Sometimes things are so shiny on the outside that we can miss the breaks within. That beautiful pitcher in the antique store you take home only to discover the jagged crack and peeling finish inside making it unfit for actual use. It goes on the shelf.
And that’s where I was… on the shelf, dusty, with a crack inside that was starting to peel my finish. Only I thought if I kept looking out there that the crack would somehow magically go away.
I had carefully crafted my life to look like it was supposed to look. I married a man. I had a baby. I bought a house in the right school district. Any minute now I’d be happy, right?
So in November something finally broke me open. I can’t pinpoint it exactly. Call it being in the final stages of my Saturn return, call it meeting a really great lover, call it turning thirty, call it… whatever you want. I think it was likely a culmination of events rather than one in particular. Something shifted. Something broke and some light got in and suddenly I was restless in my own skin. I didn’t want to be home. I was lost. Something needed to change.
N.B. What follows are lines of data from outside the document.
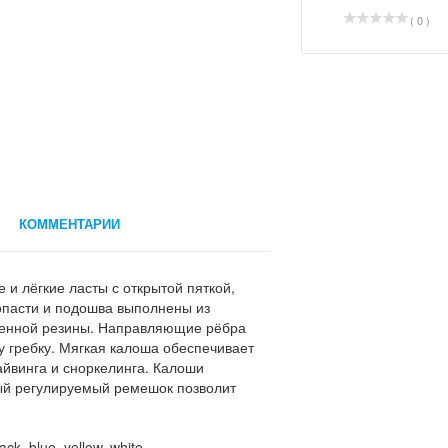
( 0 )
КОММЕНТАРИИ
 и лёгкие ласты с открытой пяткой,
опасти и подошва выполнены из
твенной резины. Направляющие рёбра
 гребку. Мягкая калоша обеспечивает
йвинга и сноркелинга. Калоши
ый регулируемый ремешок позволит
k, blue, yellow, white.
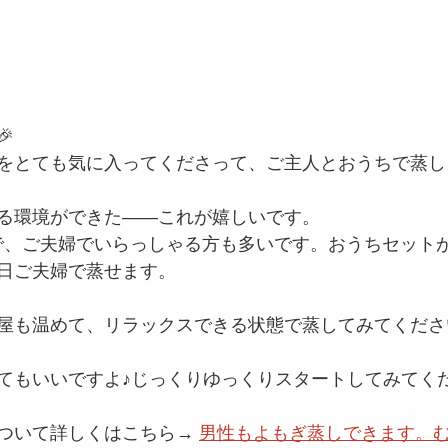

をとても気に入ってくださって、ご主人とおうちで蒸し
る環境ができた——これが嬉しいです。
で、ご夫婦でいらっしゃる方も多いです。おうちセット
日ご夫婦で蒸せます。
屋も温めて、リラックスできる状態で蒸してみてください
てもいいですよ♪じっくりゆっくりスタートしてみてくだ
ついて詳しくはこちら→ 
男性もよもぎ蒸しできます。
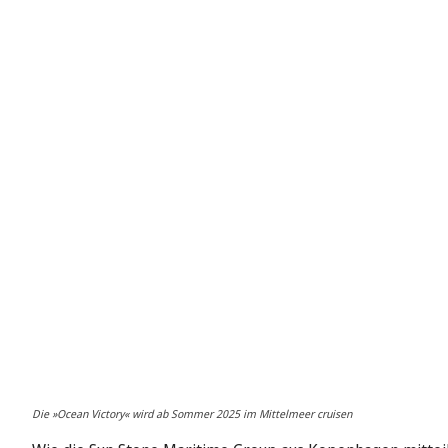
Die »Ocean Victory« wird ab Sommer 2025 im Mittelmeer cruisen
I’m blessed with great friends. So I wasn’t home, for about a month. Oh I went there. I picked my daughter up from school everyday and we went home. When my now ex-husband came home from work, I left. I spent my time swimming with one friend and talking about how I thought I needed to get a divorce. Meals at the home of another friend with the same topic. There was a lot of crying. I just knew I was in the wrong life. I was scared. Then my husband did me a huge favor. He asked for a divorce.